Sampling Strategies in Gradient Boosting#

Overview#

Row sampling (also called bagging or subsampling) trains each tree on a subset of the data. This provides:

Regularization: Reduces overfitting by introducing randomness
Speed: Less data to process per tree
Variance reduction: Ensemble of diverse trees

There are two main approaches:

Random Subsampling: Uniform random selection
GOSS: Gradient-based One-Side Sampling (prioritizes informative samples)

Random Subsampling#

Algorithm#

function random_subsample(data, subsample_rate, seed):
    n = len(data)
    k = floor(n * subsample_rate)
    
    # Random selection without replacement
    indices = random_choice(range(n), size=k, replace=False, seed=seed)
    
    return data[indices]

Properties#

Property	Value
Selection	Uniform random
Sample size	`subsample_rate × n`
Weight adjustment	None needed
Bias	Unbiased

Parameters#

Parameter	Typical Range	Description
`subsample`	0.5 - 1.0	Fraction of rows to sample per tree

When to Use#

Large datasets: Speed up training proportionally
Overfitting: Add regularization through randomness
Ensemble diversity: Each tree sees different data

Example#

Dataset: 1,000,000 rows
subsample = 0.5

Each tree trains on:
  - 500,000 randomly selected rows
  - Different random seed per tree

GOSS (Gradient-based One-Side Sampling)#

GOSS is a smarter sampling strategy that keeps samples with large gradients (informative) and randomly samples from the rest.

Intuition#

Not all samples are equally important for learning:

Large gradient: Model is making big mistakes → very informative
Small gradient: Model is already accurate → less informative

GOSS keeps all the “hard” examples and subsamples the “easy” ones.

Algorithm#

function goss_sample(gradients, top_rate, other_rate):
    n = len(gradients)
    
    # 1. Compute importance scores
    scores = |gradients|  # Absolute gradient magnitude
    
    # 2. Find top-k samples
    top_k = floor(n * top_rate)
    top_indices = argtopk(scores, top_k)
    
    # 3. Random sample from rest
    other_indices = set(range(n)) - set(top_indices)
    other_k = floor(len(other_indices) * other_rate)
    sampled_other = random_choice(other_indices, size=other_k)
    
    # 4. Weight amplification for sampled-other
    weight = (1 - top_rate) / other_rate
    for i in sampled_other:
        gradients[i] *= weight
        hessians[i] *= weight
    
    return top_indices + sampled_other

Weight Amplification#

The sampled “other” rows need weight adjustment to maintain unbiased gradient estimates:

Population of "other" rows: (1 - top_rate) × n
Sampled "other" rows:       other_rate × (1 - top_rate) × n

Sampling rate for "other": other_rate
Weight multiplier:         1 / other_rate × (1 - top_rate) = (1 - top_rate) / other_rate

Parameters#

Parameter	Typical Value	Description
`top_rate`	0.2	Fraction of high-gradient samples to keep
`other_rate`	0.1	Fraction of remaining samples to randomly select

Effective Sample Rate#

effective_rate = top_rate + other_rate × (1 - top_rate)

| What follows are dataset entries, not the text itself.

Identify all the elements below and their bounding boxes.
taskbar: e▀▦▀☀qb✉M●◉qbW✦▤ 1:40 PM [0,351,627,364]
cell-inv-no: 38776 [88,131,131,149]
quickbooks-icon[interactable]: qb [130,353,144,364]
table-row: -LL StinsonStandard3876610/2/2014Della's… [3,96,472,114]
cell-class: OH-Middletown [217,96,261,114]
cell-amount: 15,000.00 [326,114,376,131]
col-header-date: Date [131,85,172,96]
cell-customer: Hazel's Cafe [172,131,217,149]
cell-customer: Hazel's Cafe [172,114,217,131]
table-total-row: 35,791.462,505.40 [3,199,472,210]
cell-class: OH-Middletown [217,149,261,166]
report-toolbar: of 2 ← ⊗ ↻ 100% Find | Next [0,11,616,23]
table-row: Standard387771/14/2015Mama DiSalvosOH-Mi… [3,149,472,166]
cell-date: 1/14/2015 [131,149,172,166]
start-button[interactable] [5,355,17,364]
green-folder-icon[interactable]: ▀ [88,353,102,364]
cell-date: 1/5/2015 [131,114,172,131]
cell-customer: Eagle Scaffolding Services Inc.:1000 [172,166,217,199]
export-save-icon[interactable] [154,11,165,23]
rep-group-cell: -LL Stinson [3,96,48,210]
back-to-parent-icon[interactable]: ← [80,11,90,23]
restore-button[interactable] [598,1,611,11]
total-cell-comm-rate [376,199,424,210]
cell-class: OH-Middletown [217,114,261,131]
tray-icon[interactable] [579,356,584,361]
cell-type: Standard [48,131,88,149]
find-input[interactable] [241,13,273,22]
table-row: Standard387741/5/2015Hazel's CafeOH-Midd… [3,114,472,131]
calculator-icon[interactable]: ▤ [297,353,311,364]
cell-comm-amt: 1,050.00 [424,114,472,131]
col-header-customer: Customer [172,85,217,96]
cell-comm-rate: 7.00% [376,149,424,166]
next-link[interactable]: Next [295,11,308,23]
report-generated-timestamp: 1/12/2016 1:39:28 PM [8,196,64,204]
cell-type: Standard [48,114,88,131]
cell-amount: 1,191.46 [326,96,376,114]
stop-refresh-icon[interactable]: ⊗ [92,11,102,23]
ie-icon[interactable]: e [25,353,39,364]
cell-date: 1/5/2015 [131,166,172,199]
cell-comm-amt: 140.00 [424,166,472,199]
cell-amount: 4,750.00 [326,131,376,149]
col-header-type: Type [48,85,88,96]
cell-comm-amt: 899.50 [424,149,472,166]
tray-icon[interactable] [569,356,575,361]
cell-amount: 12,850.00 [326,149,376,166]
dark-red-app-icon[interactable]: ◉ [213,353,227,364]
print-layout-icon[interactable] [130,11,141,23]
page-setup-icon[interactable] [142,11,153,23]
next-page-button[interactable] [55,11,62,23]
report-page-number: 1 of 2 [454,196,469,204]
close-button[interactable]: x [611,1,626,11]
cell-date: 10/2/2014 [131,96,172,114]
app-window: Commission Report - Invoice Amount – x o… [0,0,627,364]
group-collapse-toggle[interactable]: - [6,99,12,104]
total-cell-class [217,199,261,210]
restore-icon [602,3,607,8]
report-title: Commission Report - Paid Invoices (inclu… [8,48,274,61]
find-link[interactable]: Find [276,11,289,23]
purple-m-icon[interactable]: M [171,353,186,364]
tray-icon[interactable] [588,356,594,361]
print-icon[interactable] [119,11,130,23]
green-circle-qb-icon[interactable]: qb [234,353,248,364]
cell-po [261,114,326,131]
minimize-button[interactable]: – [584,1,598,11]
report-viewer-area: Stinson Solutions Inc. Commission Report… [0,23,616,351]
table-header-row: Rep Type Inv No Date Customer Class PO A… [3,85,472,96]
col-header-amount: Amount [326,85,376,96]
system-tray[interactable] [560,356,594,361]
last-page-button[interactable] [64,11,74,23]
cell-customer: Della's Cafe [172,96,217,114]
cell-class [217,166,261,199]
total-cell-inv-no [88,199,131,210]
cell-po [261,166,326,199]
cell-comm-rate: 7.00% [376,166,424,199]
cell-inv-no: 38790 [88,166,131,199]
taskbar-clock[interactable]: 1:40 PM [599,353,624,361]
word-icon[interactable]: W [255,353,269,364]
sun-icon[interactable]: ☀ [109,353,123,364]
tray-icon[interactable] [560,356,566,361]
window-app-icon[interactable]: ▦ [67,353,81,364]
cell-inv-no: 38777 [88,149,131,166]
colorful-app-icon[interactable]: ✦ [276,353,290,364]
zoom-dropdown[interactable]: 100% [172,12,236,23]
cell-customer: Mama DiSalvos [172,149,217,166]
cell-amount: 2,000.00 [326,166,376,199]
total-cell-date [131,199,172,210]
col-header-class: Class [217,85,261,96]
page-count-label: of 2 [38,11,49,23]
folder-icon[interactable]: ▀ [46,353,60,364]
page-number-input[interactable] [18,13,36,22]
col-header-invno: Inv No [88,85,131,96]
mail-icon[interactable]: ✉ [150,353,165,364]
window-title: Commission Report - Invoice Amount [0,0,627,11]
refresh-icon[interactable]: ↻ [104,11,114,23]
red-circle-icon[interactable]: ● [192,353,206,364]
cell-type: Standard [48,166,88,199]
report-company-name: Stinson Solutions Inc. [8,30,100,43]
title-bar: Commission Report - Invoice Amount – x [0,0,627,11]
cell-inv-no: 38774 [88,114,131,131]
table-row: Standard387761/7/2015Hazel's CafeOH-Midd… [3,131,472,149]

Example: top_rate=0.2, other_rate=0.1
         = 0.2 + 0.1 × 0.8
         = 0.2 + 0.08
         = 0.28 (28% of data)

Multi-Output Case#

For multi-output objectives (multiclass, multi-quantile), each sample has K gradients. We need a single importance score per sample:

Option 1: Sum of products (LightGBM) $$ \text{score}_i = \sum_{k=1}^{K} |g_{i,k} \times h_{i,k}| $$

Option 2: L2 norm of gradients $$ \text{score}_i = \sqrt{\sum_{k=1}^{K} g_{i,k}^2} $$

Both capture the overall “importance” of a sample across all outputs.

Warm-up Period#

LightGBM disables GOSS for the first few iterations:

warm_up_rounds = 1 / learning_rate

if iteration < warm_up_rounds:
    use all data (no GOSS)
else:
    apply GOSS

Rationale: Early gradients are noisy and don’t reflect true sample importance.

Comparison: Random vs GOSS#

Random Subsampling (50%)           GOSS (top=20%, other=10%)

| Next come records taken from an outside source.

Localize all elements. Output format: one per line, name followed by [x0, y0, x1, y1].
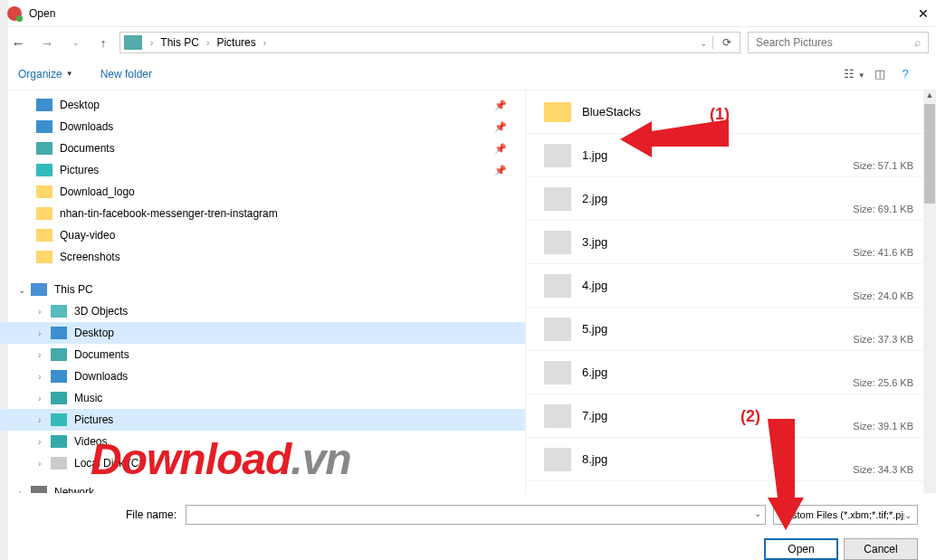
file-name: 8.jpg: [582, 452, 607, 466]
chevron-right-icon: ›: [38, 415, 51, 425]
chevron-right-icon: ›: [18, 488, 31, 494]
tree-item[interactable]: ›Music: [0, 387, 525, 409]
file-thumbnail: [544, 187, 571, 211]
organize-menu[interactable]: Organize ▼: [18, 68, 73, 81]
tree-item[interactable]: ›Pictures: [0, 409, 525, 431]
scroll-thumb[interactable]: [924, 104, 935, 204]
file-size: Size: 34.3 KB: [853, 464, 913, 475]
up-button[interactable]: ↑: [94, 36, 112, 50]
cancel-button[interactable]: Cancel: [844, 538, 918, 560]
desktop-icon: [51, 327, 67, 339]
file-list: BlueStacks1.jpgSize: 57.1 KB2.jpgSize: 6…: [525, 90, 936, 493]
desktop-icon: [36, 99, 53, 111]
file-name: BlueStacks: [582, 105, 641, 119]
chevron-right-icon: ›: [38, 459, 51, 469]
network-icon: [31, 486, 47, 493]
docs-icon: [36, 142, 53, 155]
chevron-right-icon: ›: [38, 437, 51, 447]
tree-item[interactable]: ›Desktop: [0, 322, 525, 344]
pics-icon: [51, 413, 67, 426]
recent-dropdown[interactable]: ⌄: [65, 38, 87, 47]
titlebar: Open ✕: [0, 0, 936, 27]
refresh-button[interactable]: ⟳: [712, 36, 740, 49]
file-name: 3.jpg: [582, 235, 607, 249]
file-thumbnail: [544, 144, 571, 167]
file-size: Size: 25.6 KB: [853, 377, 913, 388]
filename-field[interactable]: ⌄: [186, 505, 766, 525]
file-thumbnail: [544, 318, 571, 341]
file-row[interactable]: 5.jpgSize: 37.3 KB: [526, 308, 936, 351]
address-bar[interactable]: › This PC › Pictures › ⌄ ⟳: [119, 32, 740, 53]
folder-icon: [36, 229, 53, 242]
file-thumbnail: [544, 448, 571, 471]
tree-item[interactable]: Desktop📌: [0, 94, 525, 116]
scrollbar[interactable]: ▲: [923, 90, 936, 493]
breadcrumb-thispc[interactable]: This PC: [158, 36, 202, 49]
file-row[interactable]: 3.jpgSize: 41.6 KB: [526, 221, 936, 264]
tree-item[interactable]: Downloads📌: [0, 116, 525, 138]
chevron-right-icon: ›: [38, 328, 51, 338]
tree-item-thispc[interactable]: ⌄This PC: [0, 279, 525, 300]
filename-label: File name:: [18, 508, 177, 521]
file-row[interactable]: BlueStacks: [526, 90, 936, 134]
address-dropdown[interactable]: ⌄: [694, 38, 712, 48]
tree-item[interactable]: ›Local Disk (C:): [0, 452, 525, 474]
view-menu[interactable]: ☷ ▼: [842, 67, 867, 81]
tree-item[interactable]: Pictures📌: [0, 159, 525, 181]
file-row[interactable]: 2.jpgSize: 69.1 KB: [526, 177, 936, 221]
new-folder-button[interactable]: New folder: [100, 68, 152, 81]
search-box[interactable]: ⌕: [748, 32, 929, 53]
dialog-buttons: Open Cancel: [0, 533, 936, 560]
toolbar: Organize ▼ New folder ☷ ▼ ◫ ?: [0, 58, 936, 90]
tree-item[interactable]: ›Videos: [0, 431, 525, 452]
tree-item[interactable]: Screenshots: [0, 246, 525, 268]
tree-item-network[interactable]: ›Network: [0, 481, 525, 493]
preview-toggle[interactable]: ◫: [867, 67, 893, 81]
tree-item[interactable]: ›Downloads: [0, 365, 525, 387]
file-row[interactable]: 1.jpgSize: 57.1 KB: [526, 134, 936, 177]
download-icon: [51, 370, 67, 383]
search-input[interactable]: [756, 36, 914, 49]
forward-button[interactable]: →: [36, 35, 58, 51]
folder-icon: [36, 251, 53, 263]
disk-icon: [51, 457, 67, 470]
3d-icon: [51, 305, 67, 318]
back-button[interactable]: ←: [7, 35, 29, 51]
chevron-right-icon: ›: [38, 372, 51, 382]
filename-input[interactable]: [192, 506, 759, 524]
footer: File name: ⌄ Custom Files (*.xbm;*.tif;*…: [0, 493, 936, 533]
folder-icon: [36, 207, 53, 220]
tree-item[interactable]: Download_logo: [0, 181, 525, 203]
tree-item[interactable]: ›Documents: [0, 344, 525, 365]
chevron-right-icon: ›: [146, 38, 158, 48]
folder-icon: [544, 102, 571, 122]
tree-item[interactable]: nhan-tin-facebook-messenger-tren-instagr…: [0, 203, 525, 224]
file-type-filter[interactable]: Custom Files (*.xbm;*.tif;*.pjp;* ⌄: [773, 505, 918, 525]
file-name: 7.jpg: [582, 409, 607, 422]
file-row[interactable]: 6.jpgSize: 25.6 KB: [526, 351, 936, 394]
pics-icon: [36, 164, 53, 176]
pin-icon: 📌: [494, 143, 507, 155]
file-row[interactable]: 8.jpgSize: 34.3 KB: [526, 438, 936, 481]
file-name: 4.jpg: [582, 279, 607, 292]
pc-icon: [31, 283, 47, 296]
file-name: 2.jpg: [582, 192, 607, 205]
chevron-down-icon[interactable]: ⌄: [754, 508, 761, 518]
open-button[interactable]: Open: [764, 538, 838, 560]
file-size: Size: 57.1 KB: [853, 160, 913, 171]
pin-icon: 📌: [494, 165, 507, 176]
tree-item[interactable]: Quay-video: [0, 224, 525, 246]
file-row[interactable]: 4.jpgSize: 24.0 KB: [526, 264, 936, 308]
file-thumbnail: [544, 361, 571, 384]
file-size: Size: 24.0 KB: [853, 290, 913, 301]
file-thumbnail: [544, 404, 571, 428]
tree-item[interactable]: ›3D Objects: [0, 300, 525, 322]
music-icon: [51, 392, 67, 404]
file-row[interactable]: 7.jpgSize: 39.1 KB: [526, 394, 936, 438]
pin-icon: 📌: [494, 121, 507, 133]
close-button[interactable]: ✕: [893, 6, 929, 21]
download-icon: [36, 120, 53, 133]
breadcrumb-pictures[interactable]: Pictures: [214, 36, 258, 49]
help-button[interactable]: ?: [893, 67, 918, 81]
tree-item[interactable]: Documents📌: [0, 138, 525, 159]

Sample Selection:                   Sample Selection:
  ○○●○●○○●●○○●○○●○                   ●●●●○○●○○○○●○○○○ (top 20%)
  (random 50%)                       ○○●○○○○○●○○○○○○○ (random 10% of rest)
                                     
  ● = selected                       Weight:
  ○ = not selected                   top samples: weight = 1
                                     other samples: weight = 4× (amplified)

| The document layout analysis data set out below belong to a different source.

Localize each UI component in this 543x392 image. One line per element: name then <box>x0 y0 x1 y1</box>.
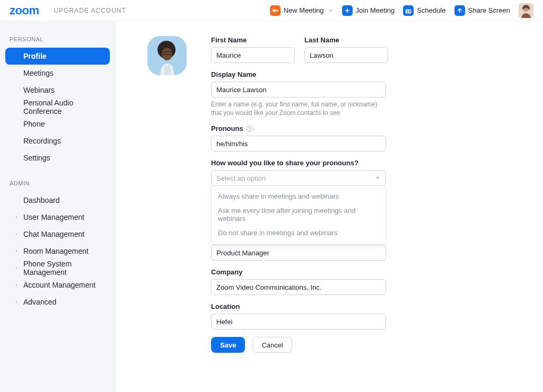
dropdown-option[interactable]: Always share in meetings and webinars <box>212 189 386 203</box>
new-meeting-label: New Meeting <box>284 6 324 14</box>
share-screen-label: Share Screen <box>468 6 511 14</box>
sidebar-item-label: Phone System Management <box>23 260 101 277</box>
first-name-label: First Name <box>211 36 295 44</box>
new-meeting-button[interactable]: New Meeting <box>270 5 334 16</box>
sidebar-item-label: Room Management <box>23 247 89 255</box>
sidebar-item-label: Meetings <box>23 69 54 77</box>
display-name-label: Display Name <box>211 70 508 78</box>
share-icon <box>454 5 465 16</box>
sidebar-item-user-management[interactable]: User Management <box>5 209 110 226</box>
avatar[interactable] <box>519 3 533 18</box>
pronouns-input[interactable] <box>211 136 386 152</box>
sidebar-header-admin: ADMIN <box>0 175 115 192</box>
first-name-input[interactable] <box>211 47 295 63</box>
sidebar-header-personal: PERSONAL <box>0 31 115 48</box>
chevron-right-icon <box>14 231 19 237</box>
dropdown-option[interactable]: Ask me every time after joining meetings… <box>212 203 386 226</box>
display-name-input[interactable] <box>211 82 386 97</box>
sidebar-item-phone[interactable]: Phone <box>5 115 110 132</box>
sidebar: PERSONAL Profile Meetings Webinars Perso… <box>0 21 116 392</box>
svg-rect-0 <box>273 9 276 12</box>
chevron-right-icon <box>14 265 19 271</box>
join-meeting-button[interactable]: Join Meeting <box>342 5 395 16</box>
save-button[interactable]: Save <box>211 337 245 353</box>
video-icon <box>270 5 281 16</box>
calendar-day: 19 <box>403 9 414 14</box>
sidebar-item-label: Recordings <box>23 137 61 145</box>
chevron-down-icon <box>328 8 334 13</box>
display-name-hint: Enter a name (e.g. your first name, full… <box>211 100 381 117</box>
upgrade-account-link[interactable]: UPGRADE ACCOUNT <box>54 7 126 14</box>
sidebar-item-label: Personal Audio Conference <box>23 99 101 115</box>
chevron-down-icon <box>375 174 381 182</box>
sidebar-item-advanced[interactable]: Advanced <box>5 293 110 310</box>
pronouns-label: Pronouns <box>211 124 243 132</box>
chevron-right-icon <box>14 282 19 288</box>
sidebar-item-phone-system-management[interactable]: Phone System Management <box>5 260 110 277</box>
sidebar-item-label: Profile <box>23 52 47 60</box>
job-title-input[interactable] <box>211 245 386 261</box>
share-pronouns-placeholder: Select an option <box>216 174 266 182</box>
chevron-right-icon <box>14 215 19 220</box>
share-pronouns-select[interactable]: Select an option <box>211 170 386 186</box>
cancel-button[interactable]: Cancel <box>252 337 292 353</box>
main-content: First Name Last Name Display Name Enter … <box>116 21 543 392</box>
profile-avatar[interactable] <box>147 36 187 75</box>
schedule-label: Schedule <box>417 6 445 14</box>
help-icon[interactable]: ? <box>247 125 253 132</box>
sidebar-item-recordings[interactable]: Recordings <box>5 132 110 149</box>
sidebar-item-label: Phone <box>23 120 45 128</box>
sidebar-item-webinars[interactable]: Webinars <box>5 82 110 99</box>
calendar-icon: 19 <box>403 5 414 16</box>
sidebar-item-account-management[interactable]: Account Management <box>5 277 110 293</box>
company-label: Company <box>211 268 508 276</box>
sidebar-item-personal-audio[interactable]: Personal Audio Conference <box>5 99 110 115</box>
last-name-input[interactable] <box>304 47 388 63</box>
sidebar-item-room-management[interactable]: Room Management <box>5 243 110 260</box>
schedule-button[interactable]: 19 Schedule <box>403 5 445 16</box>
sidebar-item-label: Account Management <box>23 281 95 289</box>
chevron-right-icon <box>14 248 19 254</box>
chevron-right-icon <box>14 299 19 305</box>
last-name-label: Last Name <box>304 36 388 44</box>
topbar: zoom UPGRADE ACCOUNT New Meeting Join Me… <box>0 0 543 21</box>
sidebar-item-profile[interactable]: Profile <box>5 48 110 65</box>
sidebar-item-label: Dashboard <box>23 196 60 204</box>
share-pronouns-dropdown: Always share in meetings and webinars As… <box>211 186 386 245</box>
share-pronouns-label: How would you like to share your pronoun… <box>211 159 508 167</box>
sidebar-item-label: Webinars <box>23 86 55 94</box>
sidebar-item-dashboard[interactable]: Dashboard <box>5 192 110 209</box>
sidebar-item-label: Settings <box>23 154 50 162</box>
sidebar-item-settings[interactable]: Settings <box>5 149 110 166</box>
sidebar-item-label: User Management <box>23 213 84 221</box>
join-meeting-label: Join Meeting <box>356 6 395 14</box>
dropdown-option[interactable]: Do not share in meetings and webinars <box>212 226 386 240</box>
plus-icon <box>342 5 353 16</box>
location-input[interactable] <box>211 314 386 329</box>
sidebar-item-chat-management[interactable]: Chat Management <box>5 226 110 243</box>
location-label: Location <box>211 302 508 310</box>
sidebar-item-label: Advanced <box>23 298 56 306</box>
sidebar-item-meetings[interactable]: Meetings <box>5 65 110 82</box>
company-input[interactable] <box>211 279 386 295</box>
sidebar-item-label: Chat Management <box>23 230 84 238</box>
share-screen-button[interactable]: Share Screen <box>454 5 511 16</box>
logo: zoom <box>10 4 39 17</box>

Effective data: 50%                 Effective data: 28%
Gradient bias: none                 Gradient bias: none (due to weighting)
Variance: higher                    Variance: lower (keeps important samples)

When to Use Each#

Scenario	Recommendation
Baseline	Random subsampling
Large dataset, accuracy critical	GOSS
Highly imbalanced data	GOSS (keeps minority samples with large gradients)
Very large dataset (>10M rows)	GOSS (bigger speedup)
Small dataset	Random (or no sampling)
Debugging/reproducibility	Random (simpler to reason about)

Column Sampling#

In addition to row sampling, gradient boosting supports column (feature) sampling:

Levels of Column Sampling#

colsample_bytree:  Sample features once per tree
colsample_bylevel: Sample features once per depth level
colsample_bynode:  Sample features once per node

Combined Effect#

The sampling rates multiply:

effective_feature_rate = colsample_bytree × colsample_bylevel × colsample_bynode

Example: 0.8 × 0.8 × 0.8 = 0.512 (51.2% of features per node)

Implementation#

function get_features_for_node(tree, node, seed):
    available = range(num_features)
    
    # Tree-level sampling
    tree_seed = seed + tree.id
    available = sample(available, colsample_bytree, tree_seed)
    
    # Level-level sampling
    level_seed = seed + tree.id + node.depth
    available = sample(available, colsample_bylevel, level_seed)
    
    # Node-level sampling
    node_seed = seed + tree.id + node.id
    available = sample(available, colsample_bynode, node_seed)
    
    return available

Stochastic Gradient Boosting#

Combining row and column sampling creates Stochastic Gradient Boosting:

for each tree:
    rows = sample_rows(data, subsample)      # or GOSS
    cols = sample_columns(features, colsample_bytree)
    
    for each node:
        node_cols = sample_columns(cols, colsample_bynode)
        histogram = build_histogram(rows, node_cols)
        split = find_best_split(histogram)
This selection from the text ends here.